Galiano Island’s ecological footprint swells from tourism: study

Community’s footprint ‘much larger’ than other B.C. locales
A community of 1,396, Galiano Island saw an estimated 80,200 visitors in 2007 (John McKinley file)

Galiano Island is the first island community in North America to document its ecological footprint, which is substantially larger than other B.C. communities.

The ecological footprint tool calculates the amount of land and water needed to produce resources consumed and absorb waste generated.

The One Island, One Earth study was pioneered by the Galiano Conservancy Association, an environmental charity on the island. It set out to answer the question: “Is the Galiano Island community living sustainably within and relative to the resources provided by Galiano Island?”

The survey found Galiano’s footprint eclipses the resources of its ecosystem by 29 per cent.

Its footprint is 18.6 per cent larger per capita than Vancouver and Victoria, and 153 per cent larger than the global average.

The size of the footprint may be due to seasonal tourism and part-time residents, according to the study.

The community of 1,396 saw an estimated 80,200 visitors in 2007. The study estimates this doubles Galiano Island’s ecological footprint.

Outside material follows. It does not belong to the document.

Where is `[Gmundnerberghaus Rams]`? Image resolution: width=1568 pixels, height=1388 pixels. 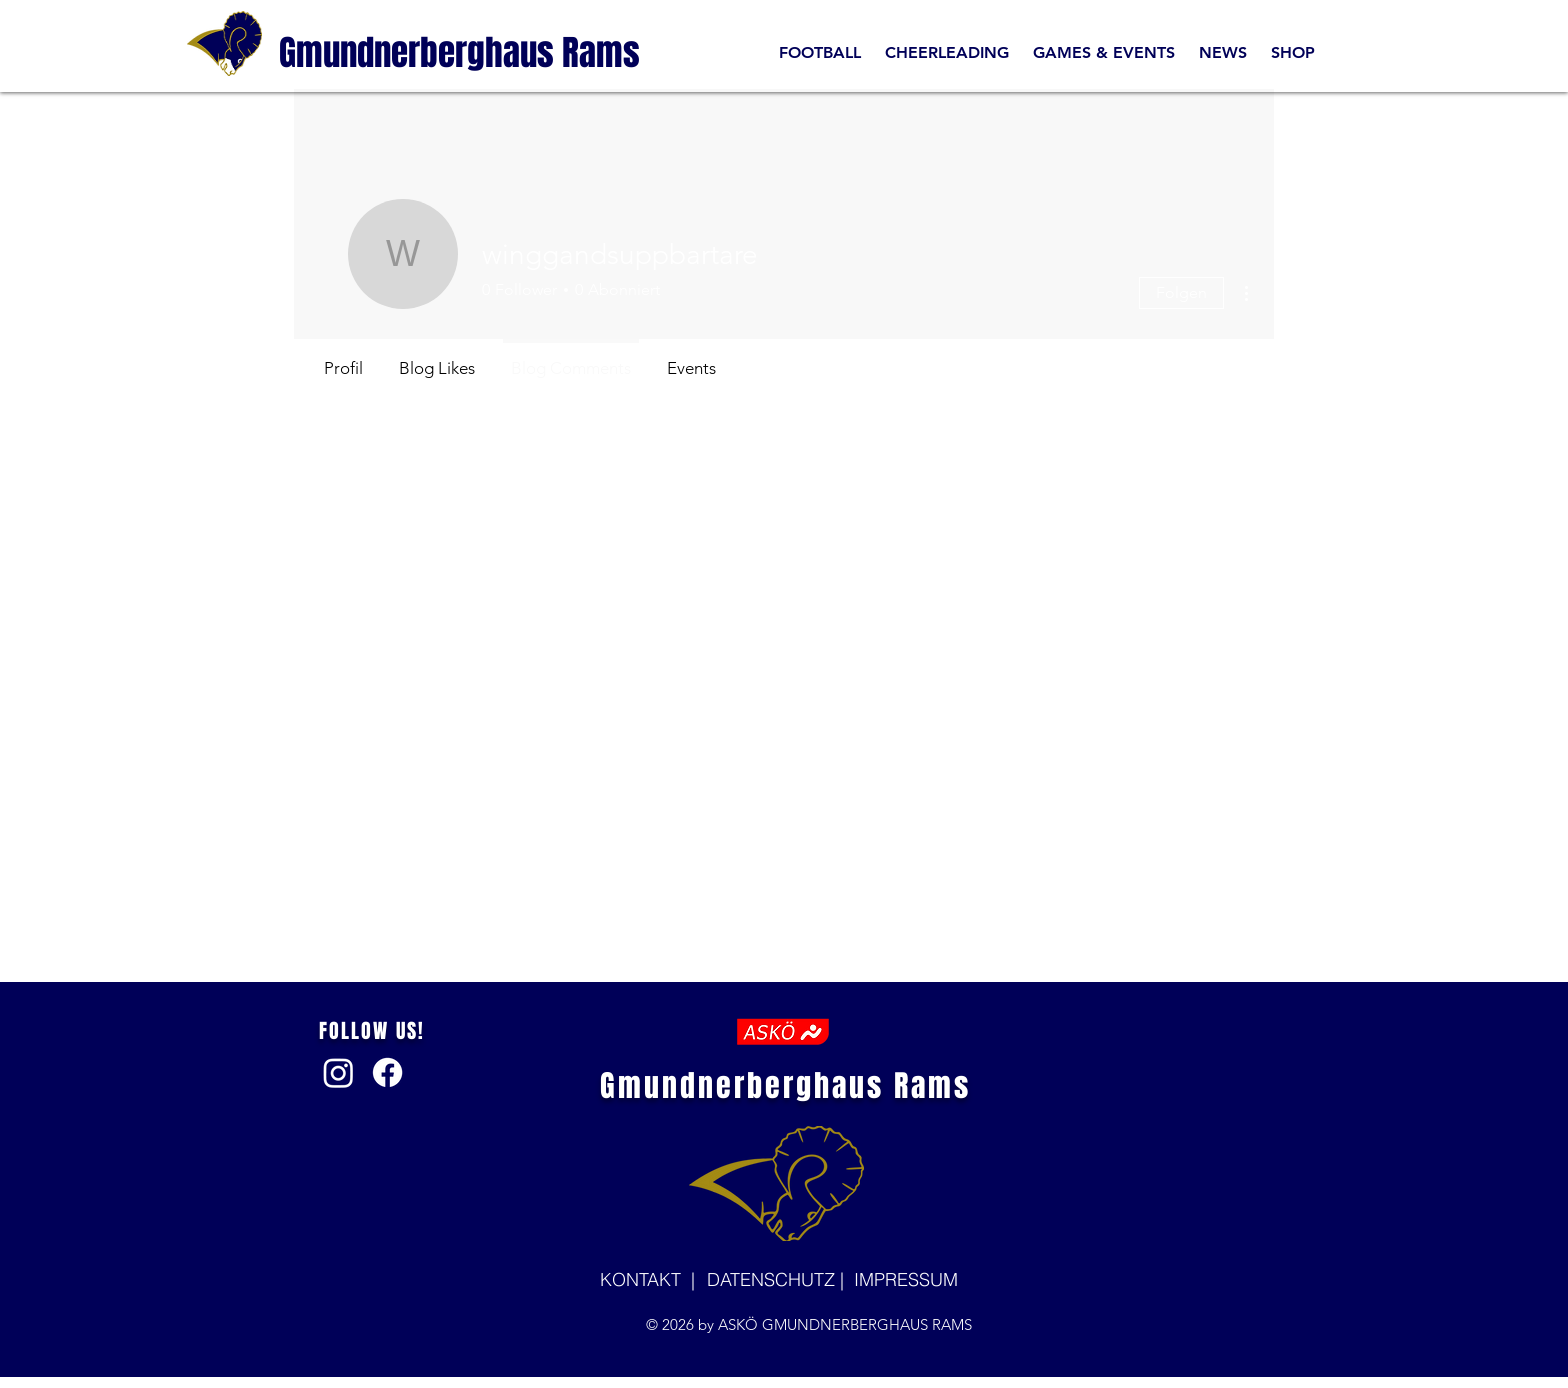 [Gmundnerberghaus Rams] is located at coordinates (459, 53).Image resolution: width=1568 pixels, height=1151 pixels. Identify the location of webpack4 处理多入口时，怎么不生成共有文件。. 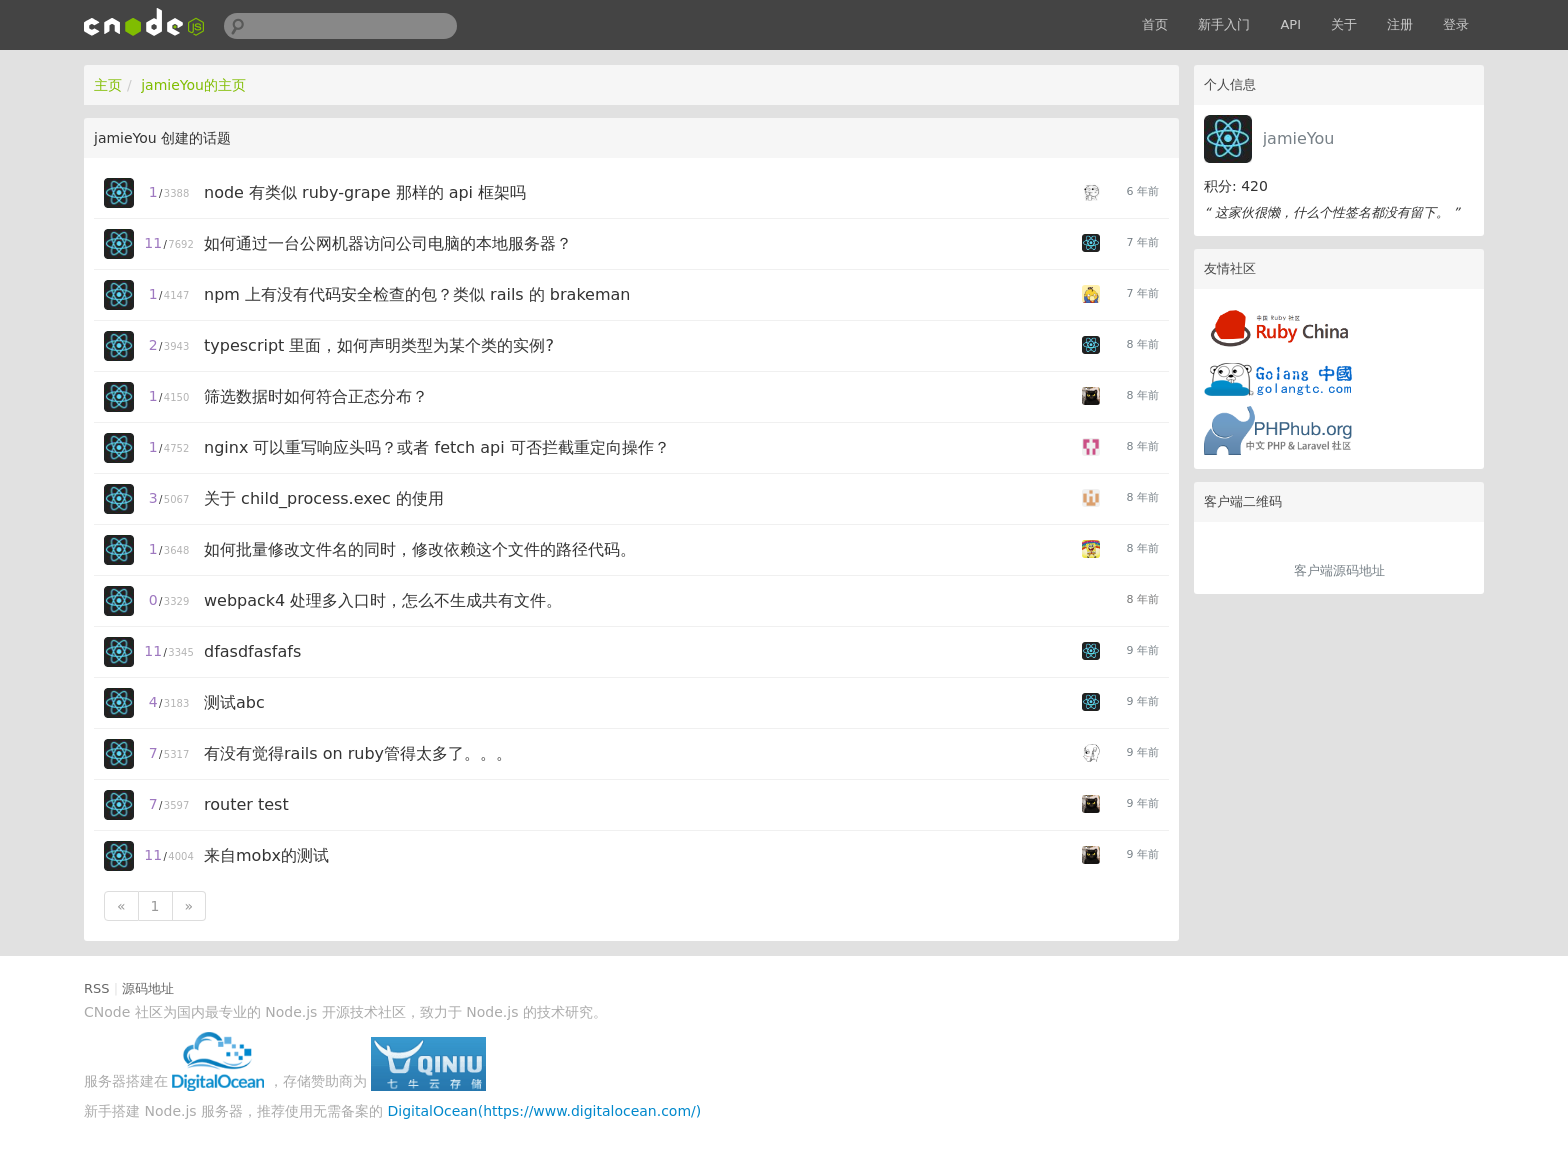
(383, 600).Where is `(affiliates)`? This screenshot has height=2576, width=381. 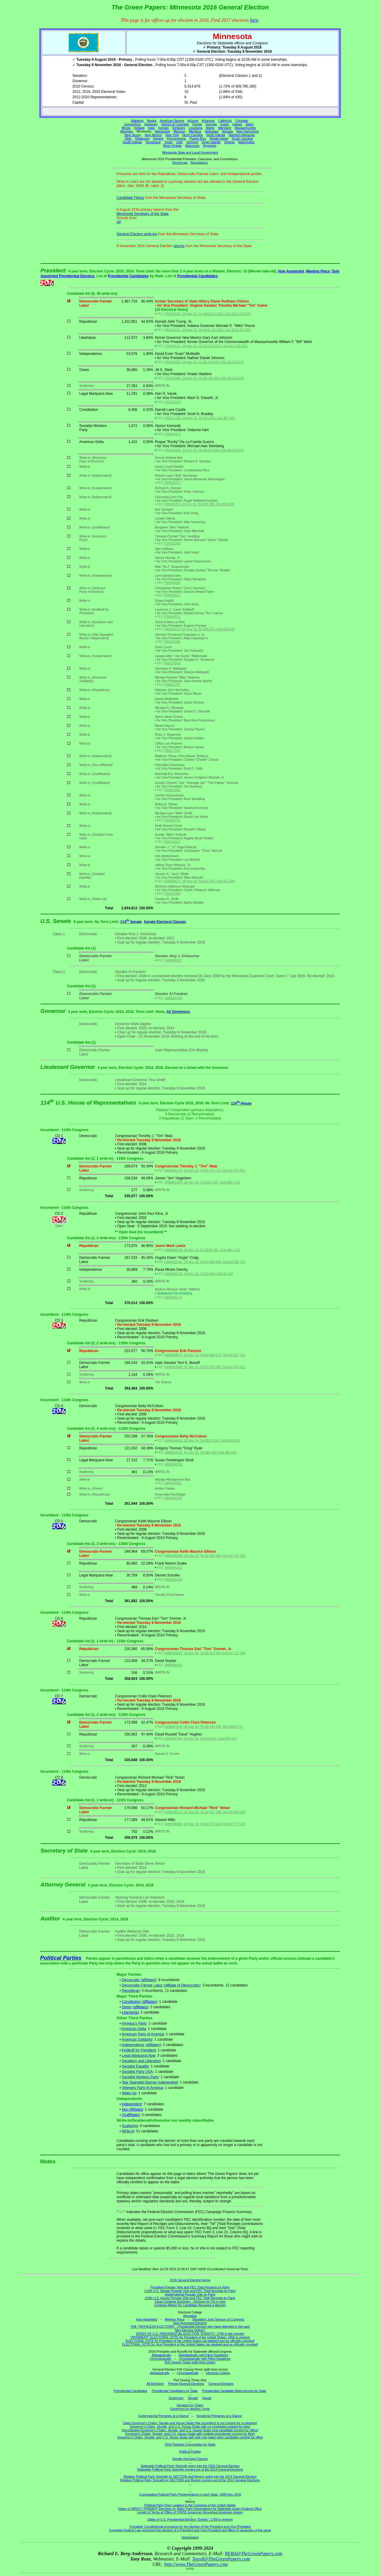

The study said “population increases inevitably contribute to the total footprint of a community, but if approached with sustainability in mind, population growth can reduce per capita footprints in a small community.”

In order to do that, the study recommends adopting an action plan for the island, or a regional plan with other islands to determine the best organizations to help reduce its footprint.

“In an era of climate anxiety and at a time when small-scale actions may seem insignificant, the project seeks to inspire and inform collective action at the community level,” the study stated.